It seems that Cheto developed specific designs for his animal Pascola masks, so that he made at least several copies of each design. I will begin with one from my collection that I bought on EBay™ in 2002. The seller reported that she had purchased this Canine mask in Tucson, Arizona in 1985, it had been made in Sonora, and she did not know the name of the carver. My friend Tom Kolaz immediately recognized this as a known design by Cheto Álvarez.


This is a Canine Pascola mask with an extended tongue and numerous sharp teeth.


The rim design is generic. The forehead cross, which reminds one of similar designs seen on Rodríguez masks, is also one of Cheto’s favorites.


There is no chin cross. The hair on the forehead and chin is on the thin side, not as dense as one might expect on a danced mask.


An extended tongue is a favorite design feature on Cheto’s masks, and of course we have seen numerous examples of similar tongues on Rodríguez masks.


This was a made for sale mask, and there is no evidence of wear or use. On the other hand, we do find this shallow triangular recess for the dancer’s nose, so shallow that it seems more symbolic than functional.

At the time of collection by Barney Burns and Mahina Drees, the next canine Pascola mask was identified by the seller as a mask by Preciliano Rodríguez Cupis. However it is a near duplicate of of the first mask. It has almost the same forehead cross. Unlike its near twin, this one appears to have been heavily danced.


The rim design should look familiar, as we have seen it on masks made by Preciliano Rodríguez Cupis. It is also a known Cheto variant.


Furthermore, this forehead cross also resembles those of Preciliano. One can begin to imagine why it was attributed to that carver.


The triangles under the eyes are clipped at the upper corners, a feature that I don’t recall seeing on the masks of any carver. My near duplicate doesn’t have triangles under the eyes, and Cheto doesn’t usually install such triangles on animal masks. The Rodríguez carvers do frequently include the triangles on animal masks. We are looking at a mask that was probably altered.


The brow and chin hair bundles are extraordinarily dense. Neither Cheto nor the Rodríguez carvers routinely installed so many hair bundles, although there were other Potam carvers who had such a tendency—Manuel Centella Escalante and Alejandro Reyes Alegria. We have seen one other mask with such remarkable hair, an oversized Canine Pascola mask that was attributed to Jesús Rodríguez Muñoz (see  October 3, 2016 post). I suppose that someone dramatically re-haired this mask.


A notation on the back of this heavily used mask states that it was made in 1985.
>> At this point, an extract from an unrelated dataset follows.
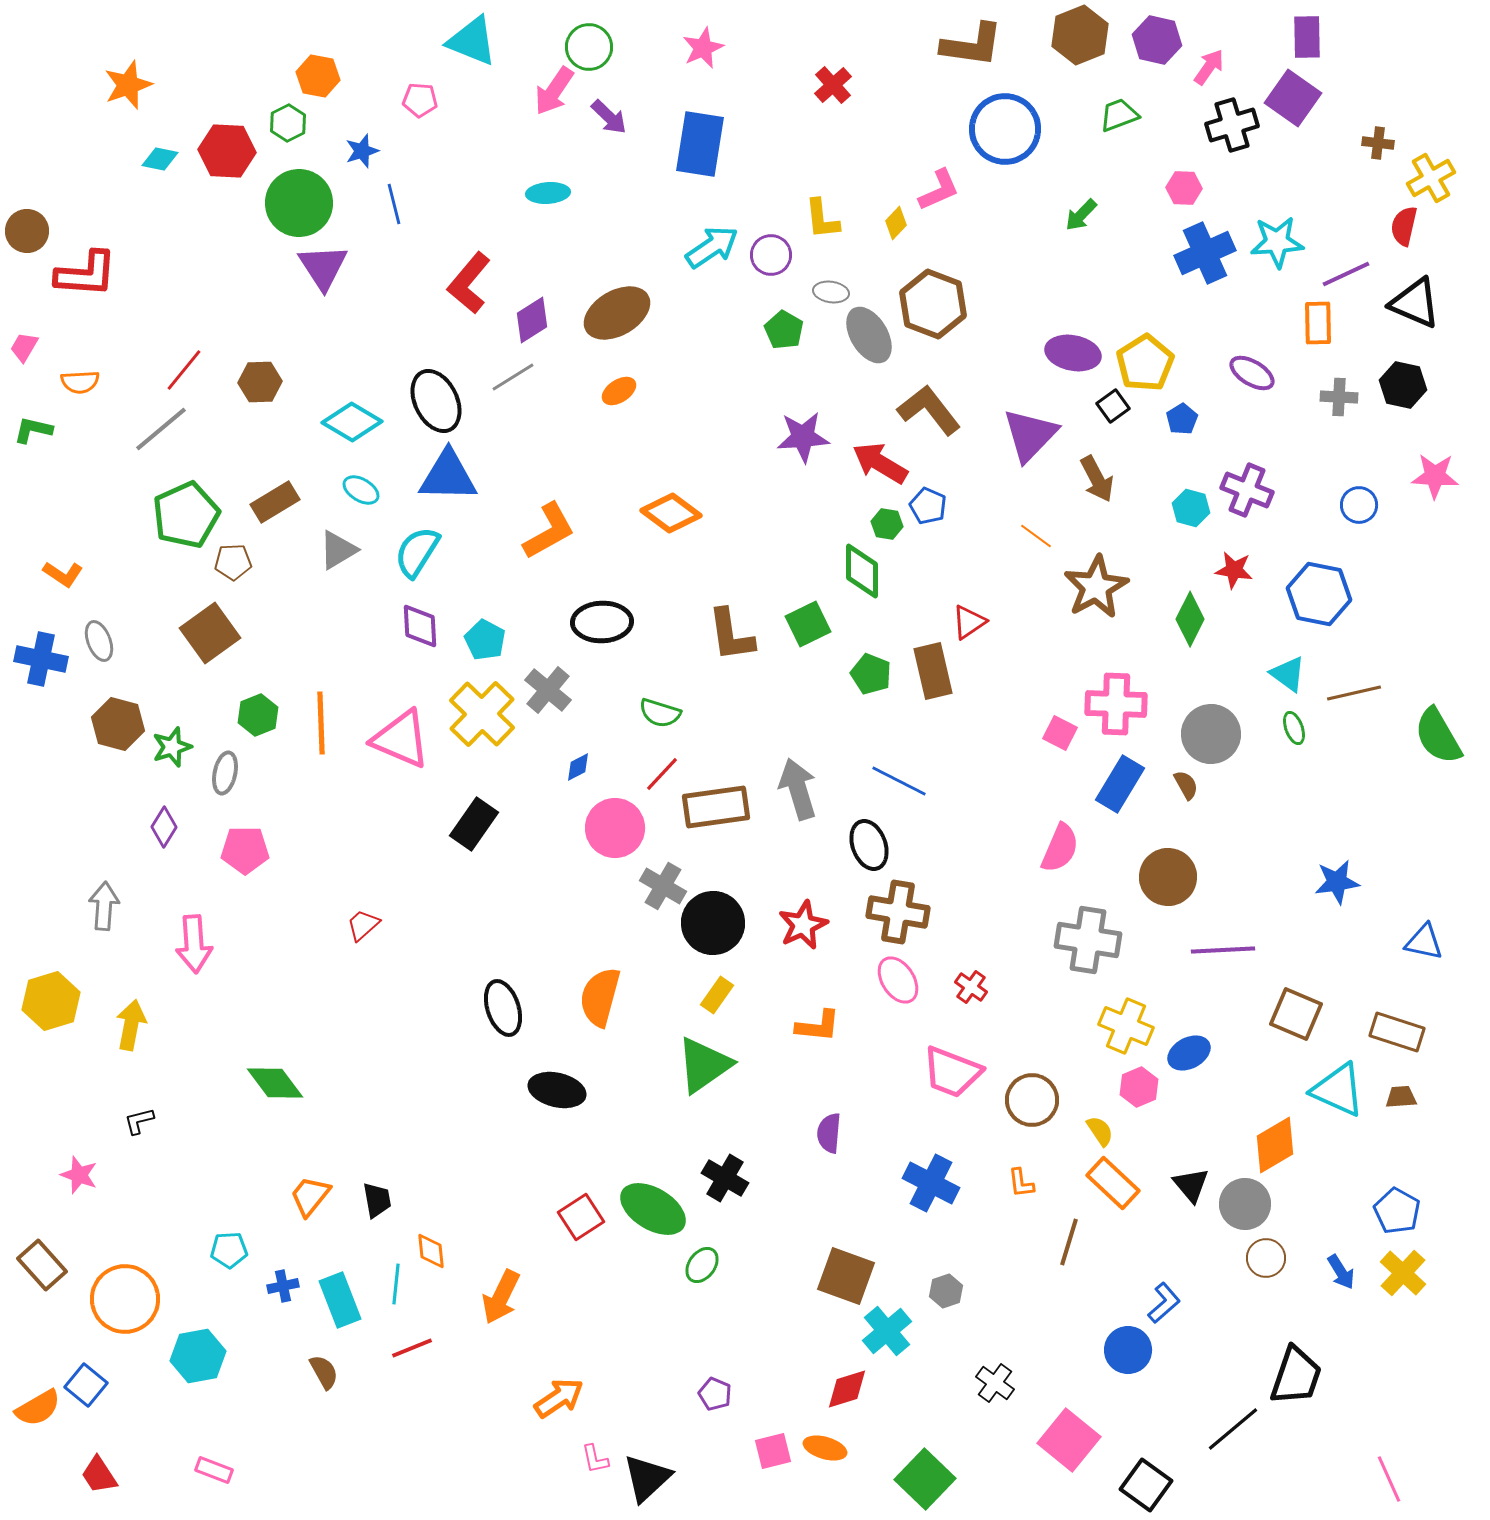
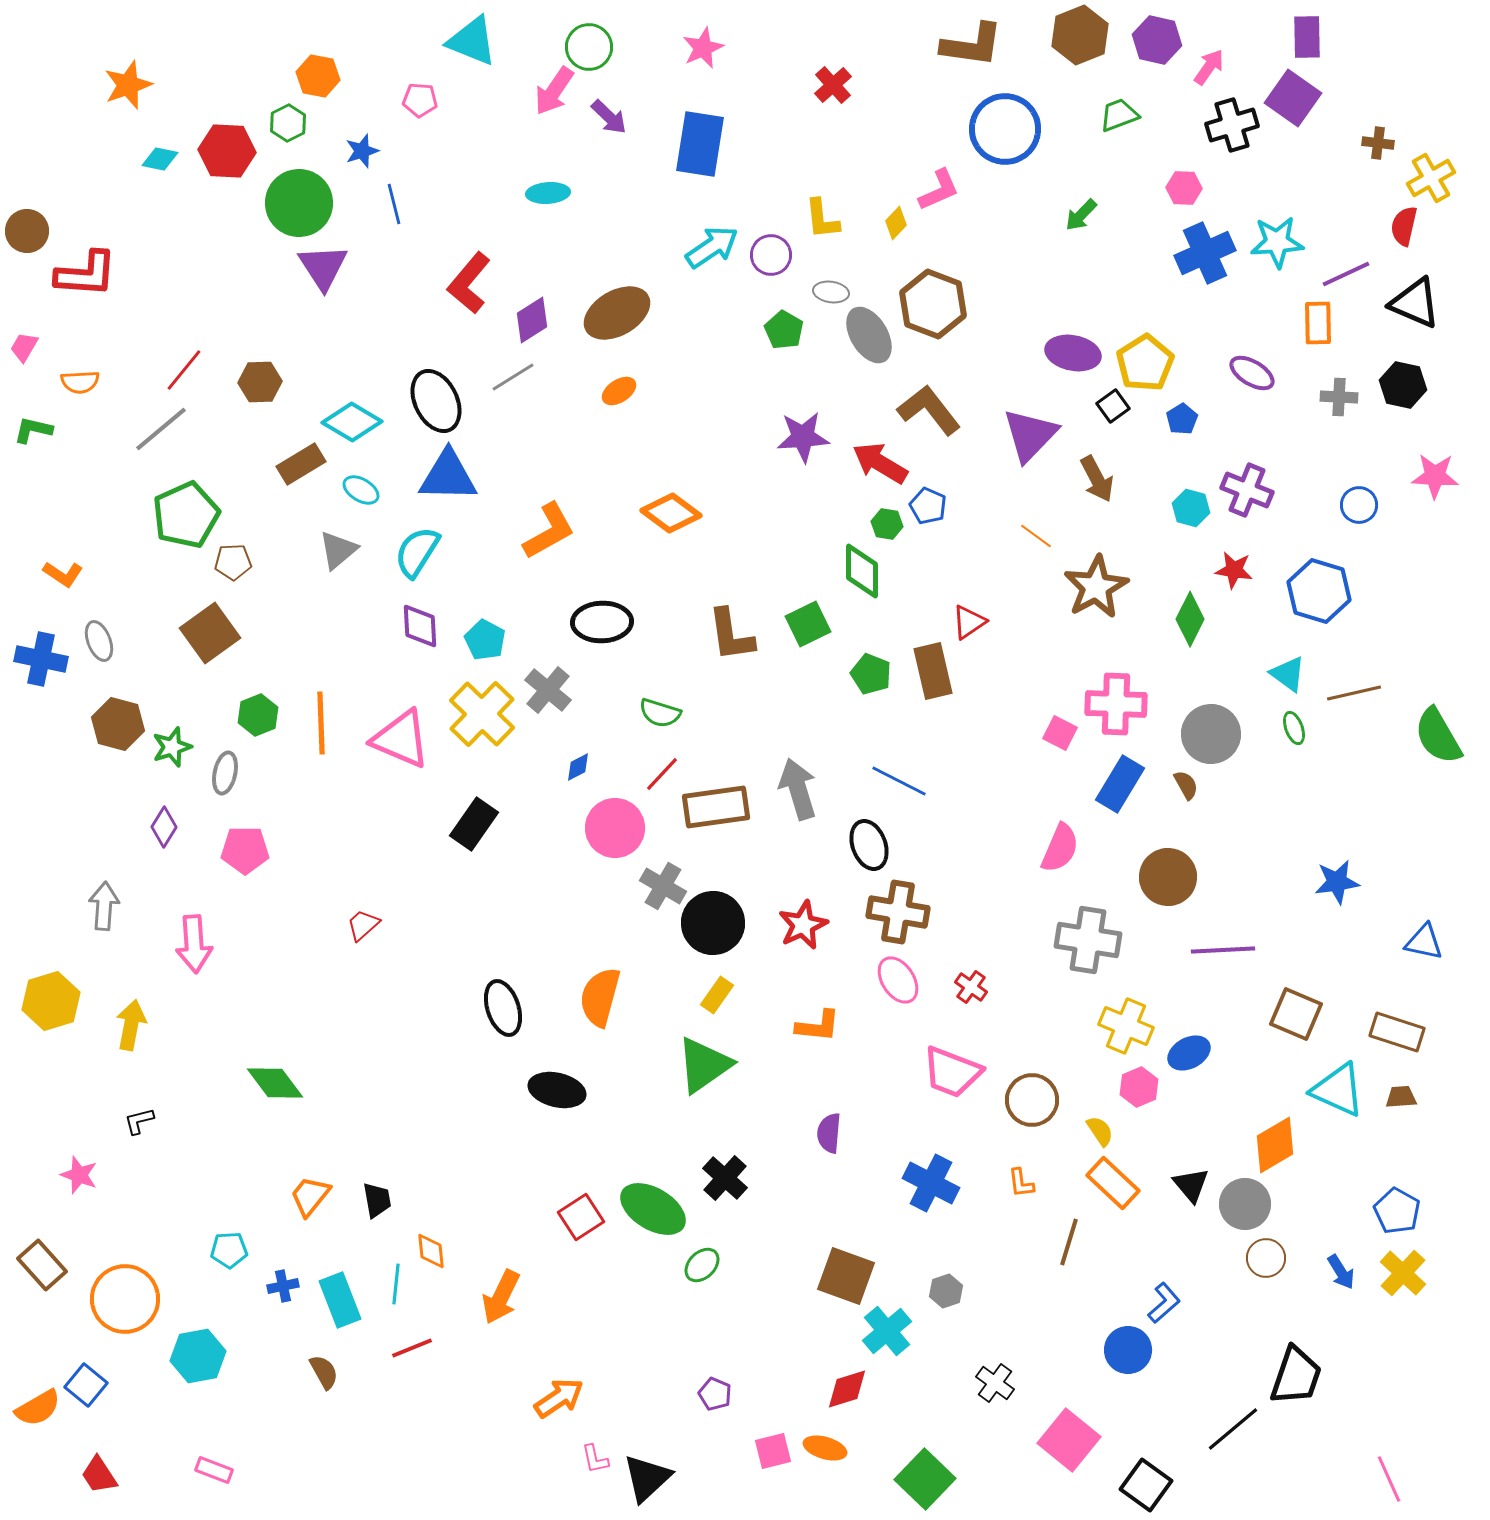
brown rectangle at (275, 502): moved 26 px right, 38 px up
gray triangle at (338, 550): rotated 9 degrees counterclockwise
blue hexagon at (1319, 594): moved 3 px up; rotated 6 degrees clockwise
black cross at (725, 1178): rotated 12 degrees clockwise
green ellipse at (702, 1265): rotated 9 degrees clockwise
A second and slightly different canine Pascola mask from the Burns collection was collected as an anonymous mask without any provenance, and it is an example of another Cheto variation. I have a duplicate of this one as well.


This one has the rim design that Cheto used most often.


The forehead cross is typical for Cheto.


The extended tongue is well carved on this mask.


There is no chin cross.


The staining from use is mild.

For comparison, here is a side view of my duplicate, which was collected by Tom Kolaz in the 1980s.


And here is the back view of this heavily danced mask. Note that this mask and the last have the same modest hair bundles that we found on the first mask.


The back of this mask is heavily stained from use.

The Arizona State Museum in Tucson also has a duplicate in this style.

The next two masks are apparently also dogs, but this variation is unfamiliar to me, and to Tom Kolaz. They were collected separately, each said to be the work of Cheto Álvarez, so I am accepting this at face value. The backs do look like others by Cheto, as does the hair.


This variation has a wonderful turned up nose.


The rim design is unusual and idiosyncratic.


There are small drilled nostrils, unnecessary for air flow in combination with this generous open mouth.


There is no chin cross. The unusual rim design circles the mask.


The back demonstrates moderate wear.

The second mask in this style has equally unusual paint, but it is otherwise identical to the first.


This is such a charming design.


There is that turned up nose again.


The painted decorative elements on this mask are unusual and mysterious.


There is no chin cross on this one either.


The back has significant staining from use.

In his article about Yoeme Pascola masks that were danced in Tucson, Arizona, Tom Kolaz told of seeing about eight Pig-faced masks by Cheto during the early 1980s. Four of these were danced at the Barrio Libre chapel, and the other four were as yet undanced when Tom saw them. I will show you one of the danced masks that Tom collected then, which is currently in my collection. A nearly identical mask from that group is shown in Tom’s article (Kolaz, Thomas M. “Yaqui Pascola Masks From the Tucson Area.” American Indian Art Magazine, Vol. 11, No. 1, 38-45. Winter, 1985). Like the canine masks, these pigs have a playful and endearing design.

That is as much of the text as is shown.